The big boy handed the box back. “But your dog is sure a wimp. I watch you walking her every day. She’s so scared of that bulldog. It’s funny.”
“I don’t think it’s funny. But she’ll learn.” Will turned and walked away.
“Hey, kid, I know you don’t have lunch money now. But bring me some cookies on Monday.”
“There is no school on Monday,” Will called back. Then he had an idea. “But you said you see us on our walk. I’ll bring out some cookies in case we see you. Special Christmas cookies. My Mom will be baking all weekend.”

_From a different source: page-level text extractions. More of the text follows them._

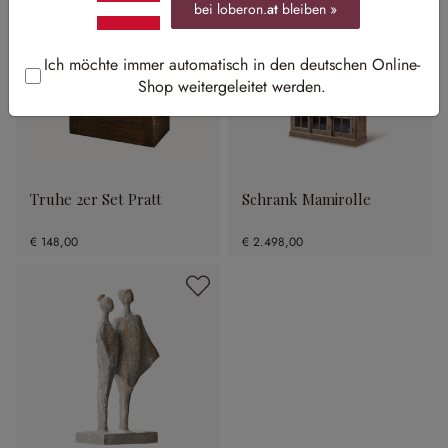
bei loberon.
at
bleiben »
Ich möchte immer automatisch in den deutschen Online-
Shop weitergeleitet werden.
Truhe 2er Set Pratt
Schrank Mamirolle
€ 148,00
€ 2.498,00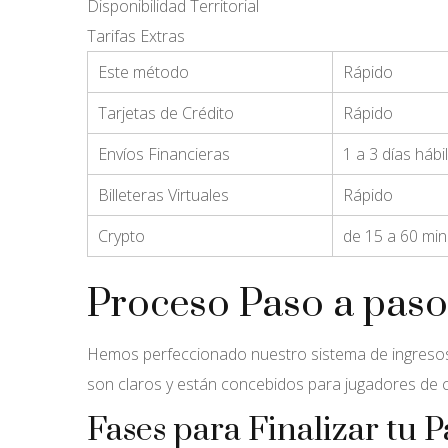
Disponibilidad Territorial
Tarifas Extras
Este método
Rápido
Tarjetas de Crédito
Rápido
Envíos Financieras
1 a 3 días hábi
Billeteras Virtuales
Rápido
Crypto
de 15 a 60 mi
Proceso Paso a paso
Hemos perfeccionado nuestro sistema de ingresos c
son claros y están concebidos para jugadores de cu
Fases para Finalizar tu 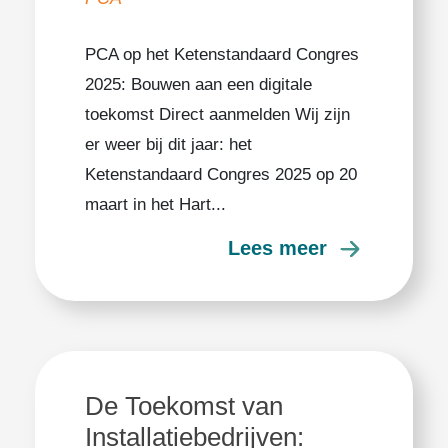
PCA op het Ketenstandaard Congres
2025: Bouwen aan een digitale
toekomst​ Direct aanmelden Wij zijn
er weer bij dit jaar: het
Ketenstandaard Congres 2025 op 20
maart in het Hart...
Lees meer
De Toekomst van
Installatiebedrijven:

He looked back and saw Bubba standing there, for once with no words. Just staring. Will wondered what the other boy was thinking? Plotting some revenge? Or maybe…
As soon as he reached his house, Will grabbed Doxie’s leash and called her. She came running. Will grabbed a few cookies as well. He had an idea.

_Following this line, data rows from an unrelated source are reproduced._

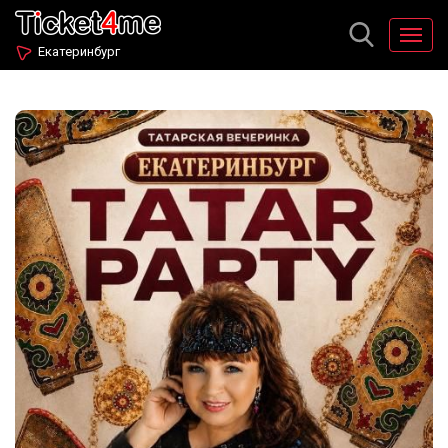
Екатеринбург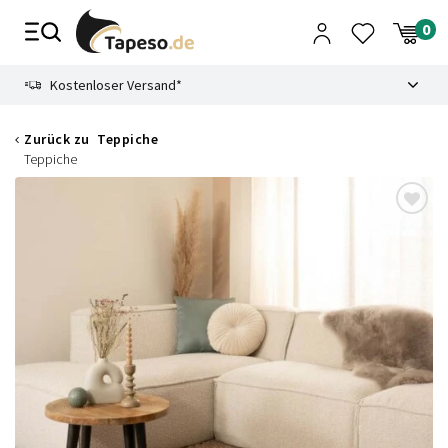
Zusammenbruch
9.3
Kostenloser Versand*
Zurück zu
Teppiche
Teppiche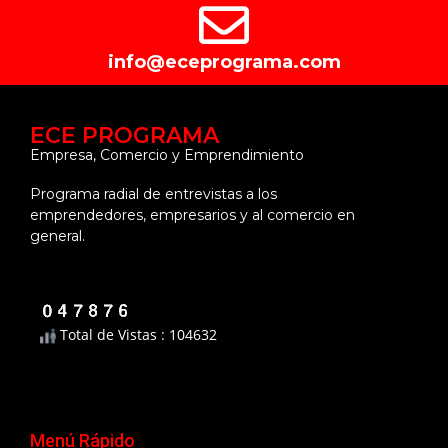
info@eceprograma.com
ECE PROGRAMA
Empresa, Comercio y Emprendimiento
Programa radial de entrevistas a los
emprendedores, empresarios y al comercio en
general.
Total de Vistas : 104632
Menú Rápido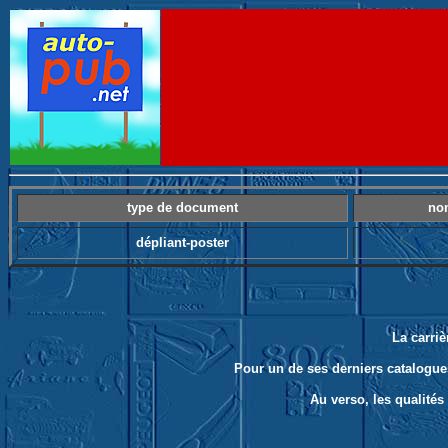
type de document
no
dépliant-poster
La carriè
Pour un de ses derniers catalogues
Au verso, les qualités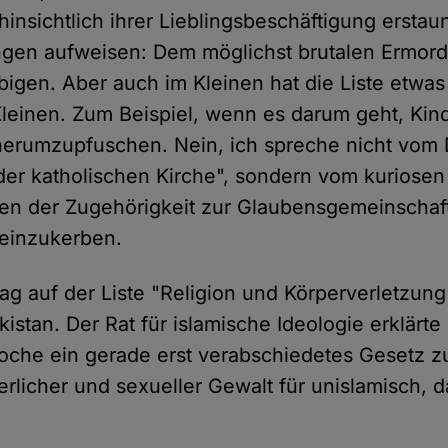
insichtlich ihrer Lieblingsbeschäftigung erstau
gen aufweisen: Dem möglichst brutalen Ermord
igen. Aber auch im Kleinen hat die Liste etwas
leinen. Zum Beispiel, wenn es darum geht, Kin
 herumzupfuschen. Nein, ich spreche nicht vom
der katholischen Kirche", sondern vom kuriosen 
en der Zugehörigkeit zur Glaubensgemeinschaft 
 einzukerben.
rag auf der Liste "Religion und Körperverletzun
istan. Der Rat für islamische Ideologie erklärte 
che ein gerade erst verabschiedetes Gesetz 
erlicher und sexueller Gewalt für unislamisch,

“Come on, Doxie. Time for a walk. I stood up to Bubba, it’s time for you to stand up to that bulldog.”
They ran down the block together, Doxie’s long ears flapping happily. But she turned tail as soon as they reached the white house.
Will knelt down and stroked her muzzle.
“Look, Doxie, he is on a chain. He can’t hurt you. I will stand right by you. Just try it, okay?”
Will stood between the fence and Doxie. Then he held out a piece of cookie. Doxie took a few steps. The bulldog rushed the fence, growling. Doxie shrank back. But Will kept talking and holding out the cookie. “Come on, girl, you can do it.” She took another step. Then another. The bulldog gave up and went back to his porch. Will and Doxie got beyond the fence and crossed the street.
“You did it, Doxie, you did it!” Will gave her the piece of cookie. Doxie jumped up on Will, wagging her tail.
They walked two more streets, with Doxie prancing the entire way. On the way back, she only hesitated a minute before walking right by the white house. She ignored the growling coming from the porch. When they were past the house, Doxie looked up at Will, wagging her tail.
“She did it, didn’t she?”
Will flinched when he heard Bubba’s voice. But then he remembered his promise. Bubba bend down to pet Doxie.
“You may be little but you’re okay, hotdog.” He added in a quiet voice, ”Sure wish I had a dog.”
“Maybe you could ask Santa, I mean your parents,” Will suggested. “That’s what I did.”
“I’ve asked over and over. It’s always the same answer. My Mom says a dog costs money and she doesn’t have any time to take care of it. We live over there, kid, not in this neighborhood.” He pointed down the street to the ramshackle apartment building that Will always avoided.
“Oh, well uh, maybe you could help me with Doxie. You seem to know something about dogs.”
“You mean it?”
“Yeah, but she’s little. You can’t go around calling her names. And if you hurt me, she might bite you.”
Bubba actually smiled. Maybe he wasn’t so mean after all, Will decided.
“Why do you come over to my street?”
Bubba shrugged. “I like seeing all the Christmas lights people put up. And at suppertime, I smell good food.”
“Doesn’t you mother cook?
“I told you, she’s real busy. She cooks but at work. I get my own supper.”
“Oh.” Will didn’t know what else to say.
“Hey, Bubba, have a cookie.” He held out one of his two remaining ones.
“And if you come on Monday, that’s the day after Christmas, you could help me train Doxie. I think it’s time. And there will be lots of cookies to eat. And maybe someday, maybe…. you could have supper at my house. My mom is a great cook.”
Bubba smiled. “You may be a wimp, but you’re okay, kid. Yeah, thanks, I’ll come.”
“Okay, see you Monday then. Merry Christmas. Oh, and Bubba, my name is Will, not kid.”
Bubba nodded. “My name is Bill,” he said. “Merry Christmas. I hope you get all you want, Will.” A fleeting smile crossed his face. . “And then maybe you’ll let me play with your stuff?”
Will nodded. Then he picked up the leash. “Come on, girl, race you home.”